Namun demikian, revisi UU Pemilu yang akan datang diharapkan dapat mengatur mekanisme untuk mencegah lonjakan jumlah pasangan calon yang berlebihan, sehingga pemilu tetap efektif dan sesuai dengan prinsip demokrasi langsung.
MK juga menyoroti, meskipun konstitusi memungkinkan pemilu dua putaran, jumlah pasangan calon yang terlalu banyak tidak selalu membawa dampak positif bagi perkembangan demokrasi presidensial di Indonesia.
Sehingga, keputusan itu diharapkan menjadi titik balik dalam dinamika pemilu Indonesia, sekaligus menyeimbangkan hak konstitusional partai politik dengan kebutuhan stabilitas demokrasi.
Putusan MK terkait penghapusan ambang batas tersebut merupakan putusan atas permohonan yang diajukan Enika Maya Oktavia dan kawan-kawan mahasiswa Fakultas Syariah dan Hukum UIN Sunan Kalijaga.

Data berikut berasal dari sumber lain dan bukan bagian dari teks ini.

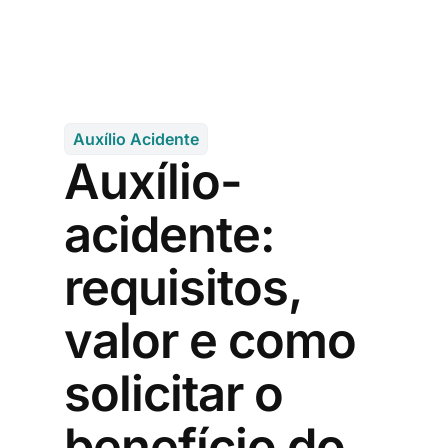
Auxílio Acidente
Auxílio-
acidente:
requisitos,
valor e como
solicitar o
benefício do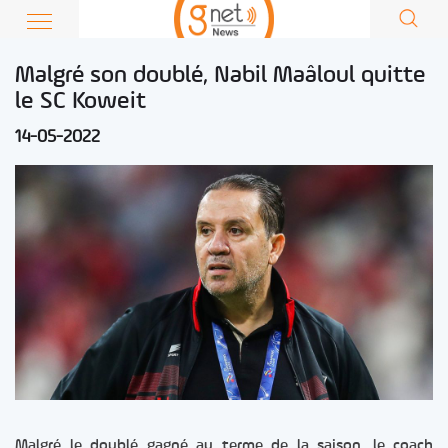
Malgré son doublé, Nabil Maâloul quitte
le SC Koweit
14-05-2022
Malgré le doublé gagné au terme de la saison, le coach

MK menyatakan pengusulan paslon presiden dan wakil presiden (presidential threshold) dalam Pasal 222 UU 7 Tahun 2017 tentang Pemilu bertentangan dengan UUD 1945 dan tidak memiliki kekuatan hukum mengikat.
"Mengabulkan permohonan para pemohon untuk seluruhnya,” kata Ketua MK Suhartoyo di ruang sidang utama Gedung MK Jakarta Pusat pada Kamis (2/1/2025).